Revealed: the secret JNF cash transfers
HUNDREDS OF thousands of pounds were transferred from JNF UK to an Israeli organisation set up by its former leaders without being stated in the JNF accounts, it has emerged.
The activities of Nes Eretz Israel came to a light during an unsuccessful High Court action recently brought by the JNF’s ex-chief executive, Simon Winters.
Nes Israel (as it was originally known) came under the scrutiny of the Charity Commission and its Israeli equivalent last year and has been under investigation this year by forensic accountants called in by the JNF’s new leadership.
Its establishment was also cited by JNF as one reason for the decision to suspend Mr Winters, who resigned from the charity this summer.
A number of concerns were raised by the forensic accountants Smith & Williamson in their preliminary report produced this July and used in the trial.
They concluded there was evidence that a JNF car rally had been used to raise funds for Nes Israel; that donations from the JNF to Nes Israel had been used to buy a property costing around $1 million, which appears to be wholly owned by Nes Israel; and that a donor claimed gift aid on donations to Nes Israel although its charitable activities may not qualify for it.
The accountants say £75,000-£175,000 was donated annually to Nes Israel between 2004 and 2006, rising apparently to £470,000 donated last year. In 2005, its entire income — and all its income the following year bar 5,000 shekels — resulted from donations from JNF UK.
Nes Israel was set up in 2004 by Gail Seal, the president of JNF UK until June, and Mr Winters, as an Israeli amutah (charity). Over the next few years, other JNF directors and their relatives joined the board. Its stated aims were to alleviate poverty, support education, strengthen Jewish values and protect the environment.
But in 2004 and 2005, two-thirds of the funds went on trips to Israel, while most of the rest went on public rela- tions, aside from a large donation to the Israel Tennis Centre, according to Nes Israel’s accounts.
JNF UK’s accounts do not list Nes Israel among its subsidiaries or assisted charities and make no express mention of the transfers from the UK to it.
In 2007, the Israeli charity regulator, the Amutah Registrar, began asking questions following an anonymous complaint. The registrar ruled that the trips and PR spending, since they were for the purposes of fundraising, did not serve Nes Israel’s original aims.
In March 2007, the UK’s Charity Commission concluded that it was “satisfied” with the explanation for charitable donations of £376,441 made to Nes Israel. It added: “It is important, however, to ensure that where expenditure is for fundraising, then it should be reflected as such in the annual accounts.”
Ms Seal said this week: “Nes Israel is an Israeli charity, which was set up legally and properly with legal advice in Israel and UK. It has a number of trustees and I am the chairman. We carried out proper transfers to proper charities. Obviously, when you set up a charity you have to take care of PR.”
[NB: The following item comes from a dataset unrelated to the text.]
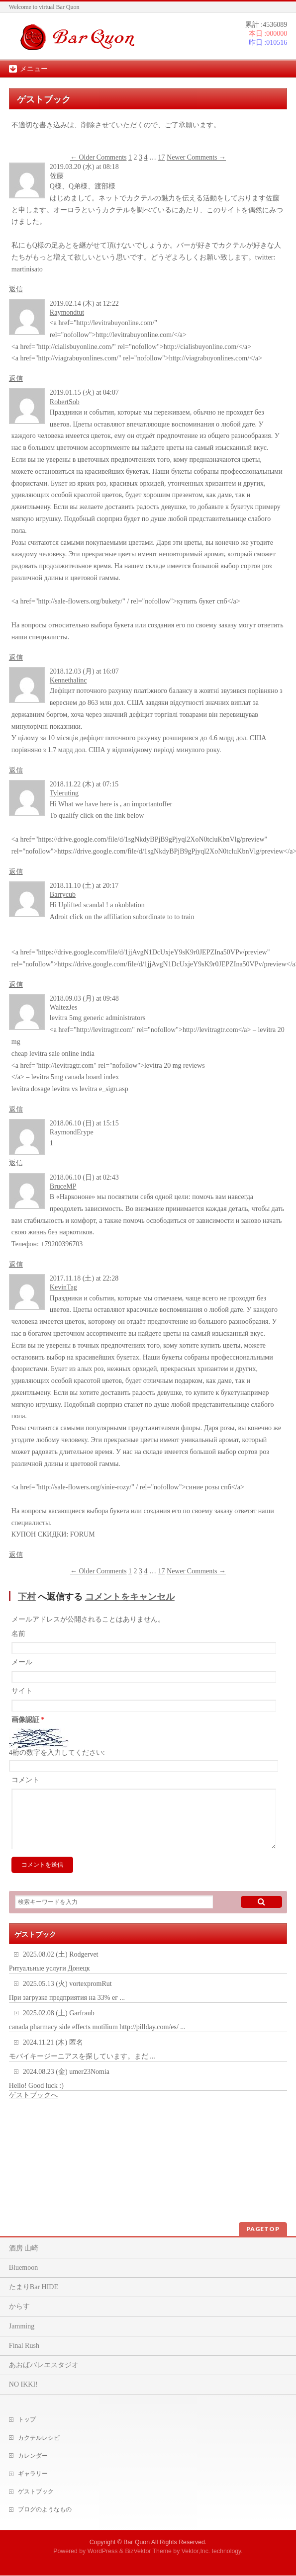  Describe the element at coordinates (45, 2509) in the screenshot. I see `ブログのようなもの` at that location. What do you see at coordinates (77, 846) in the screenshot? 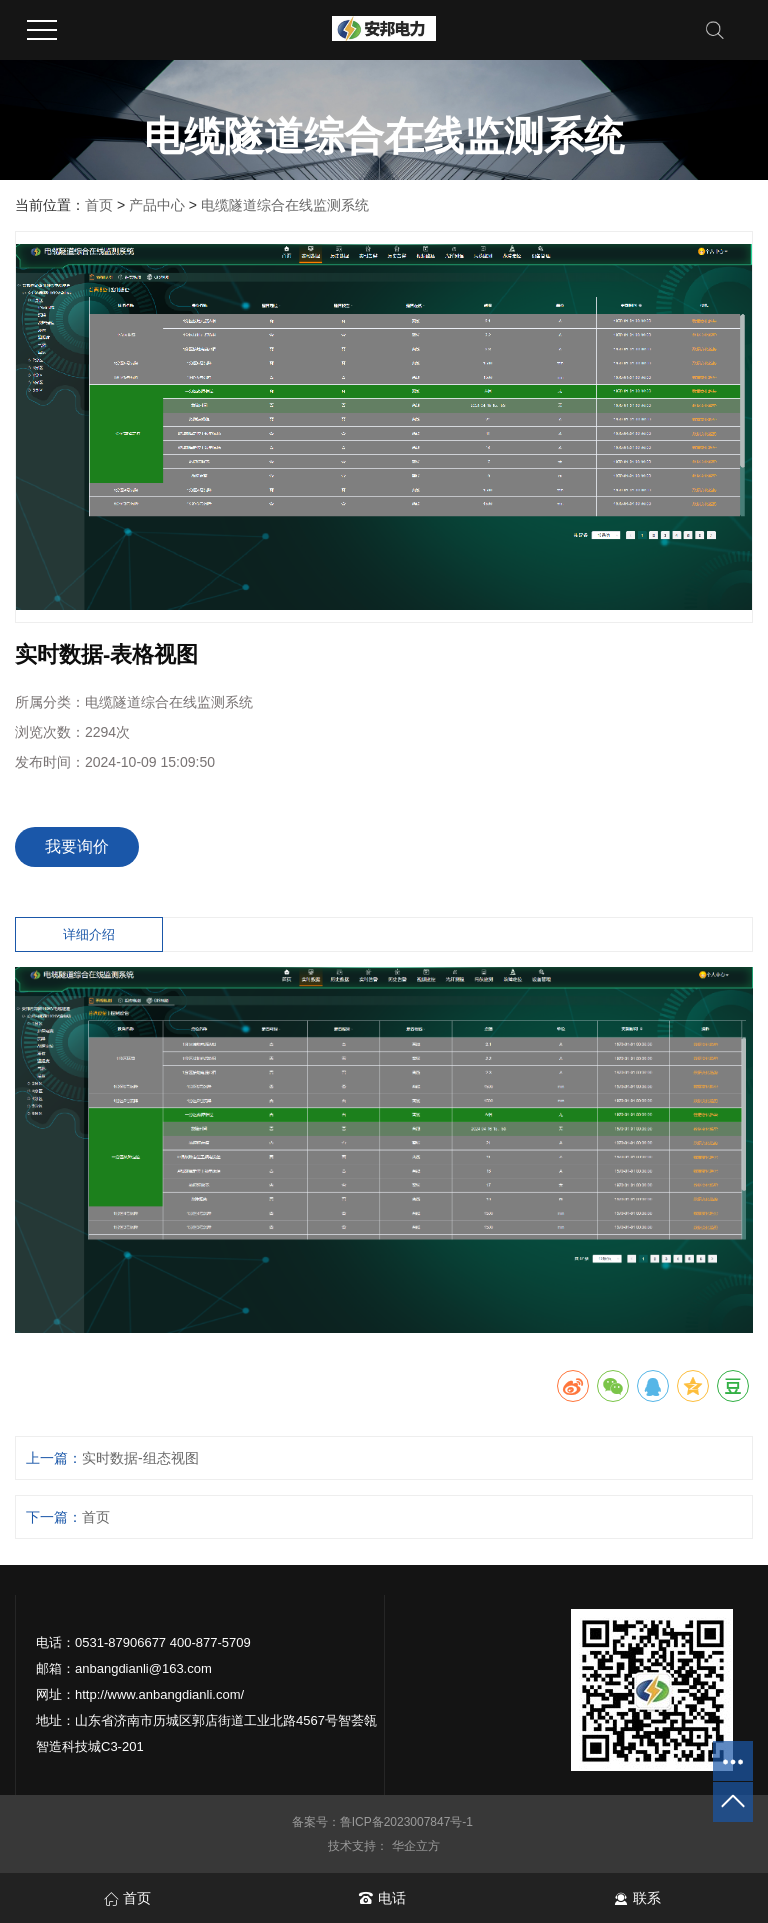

She explained that after the split between JNF and its former Israeli associate, Keren Kayemeth LeIsrael, JNF “didn’t have a vehicle to forward on money, because in the past money was sent to KKL and they sent it on. When there was a breakaway, we were advised by the lawyers we had to set up another vehicle”.
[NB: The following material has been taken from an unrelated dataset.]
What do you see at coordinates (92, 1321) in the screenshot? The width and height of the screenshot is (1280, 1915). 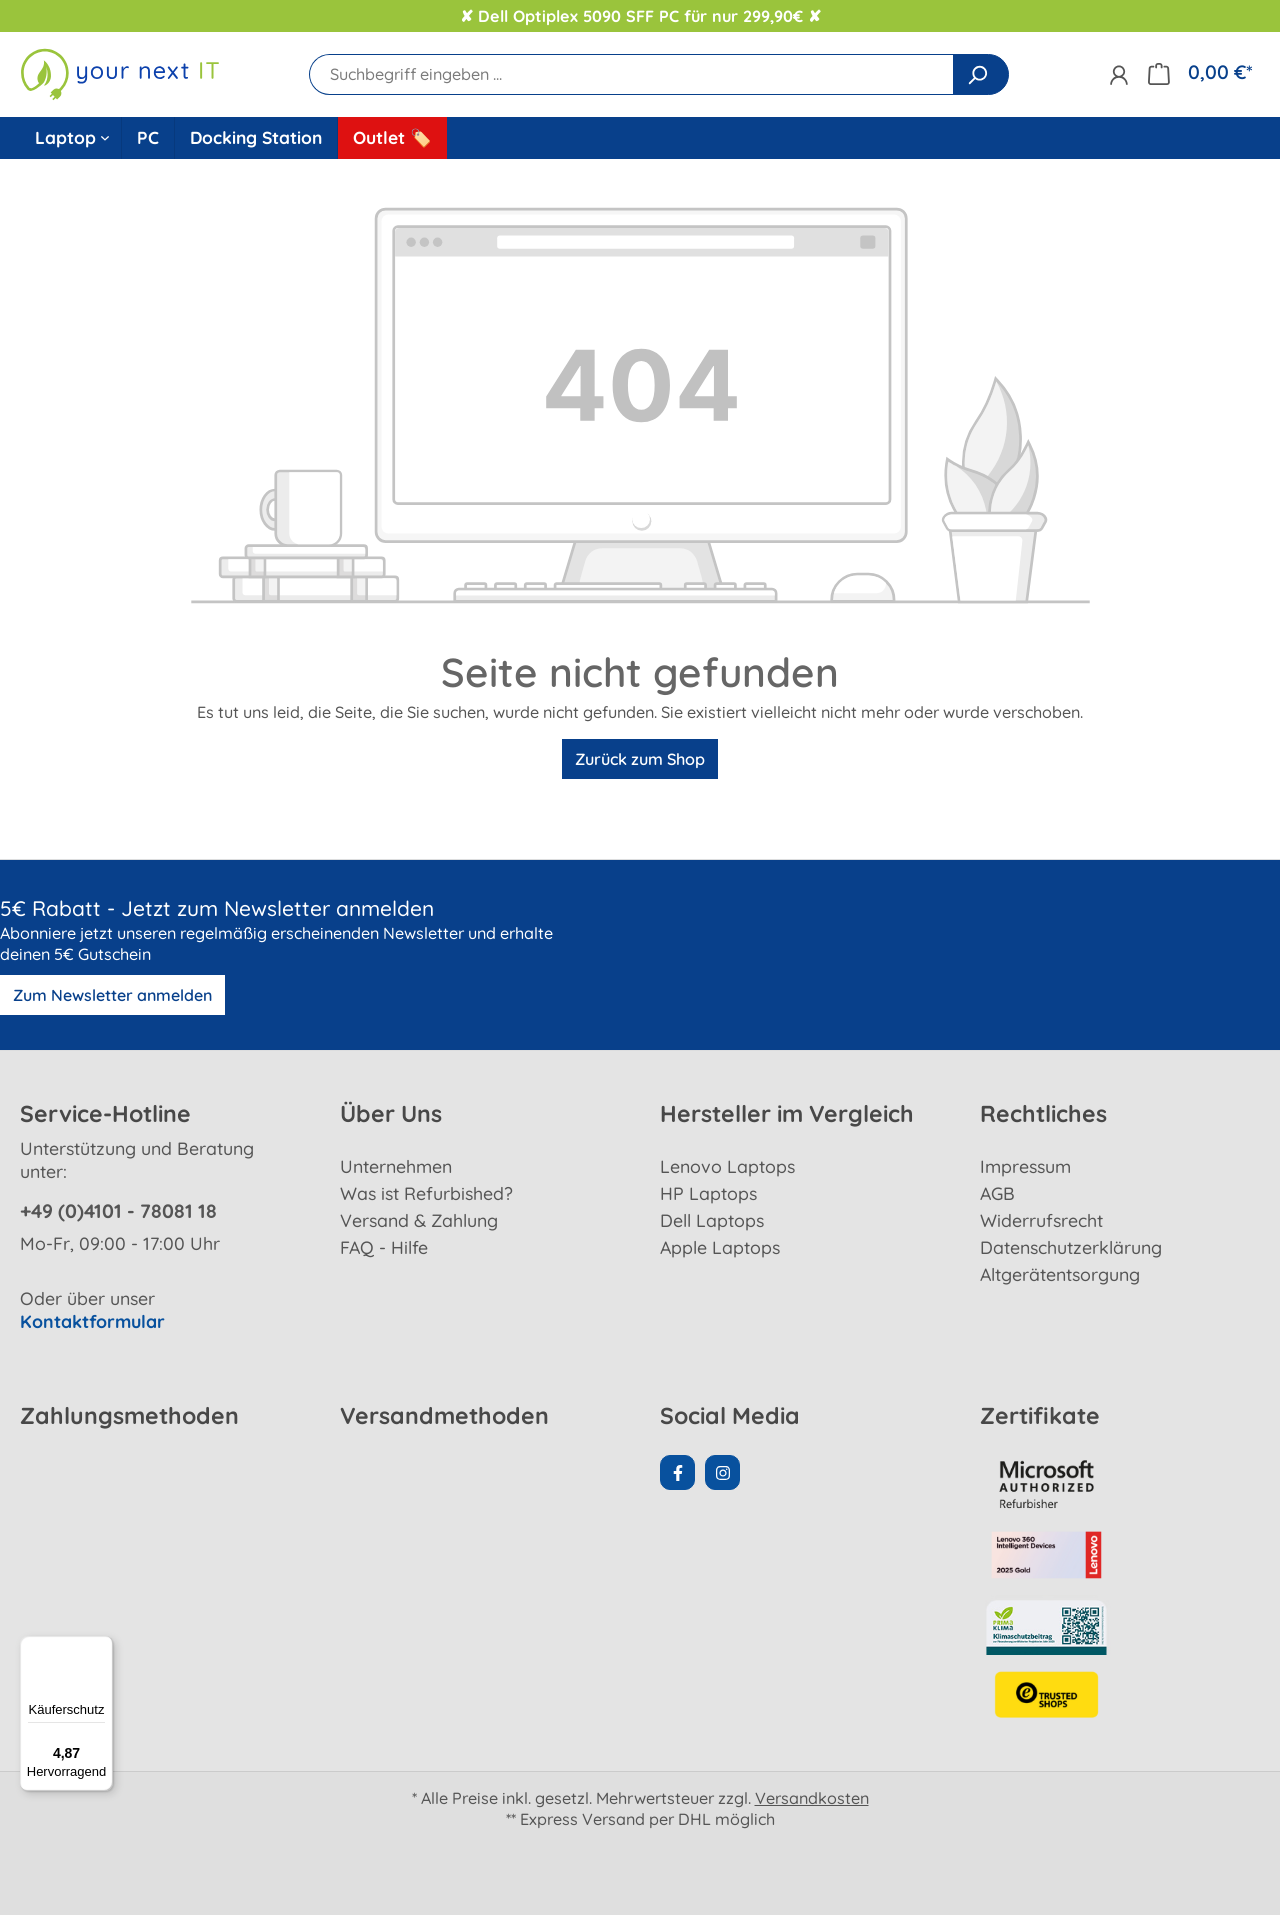 I see `Kontaktformular` at bounding box center [92, 1321].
Asked whether the trustees of Nes Yisrael intended to transfer control of the organisation to JNF’s current leadership, she said only: “Nes Israel is a separate Israeli charity. There is not only JNF money there, but also private donors money.”
Mr Winters said that the question of why Nes Yisrael was set up should be directed to its advisers, including accountants and lawyers. “I was not party to the decision-making process and therefore cannot seek to explain it,” he said.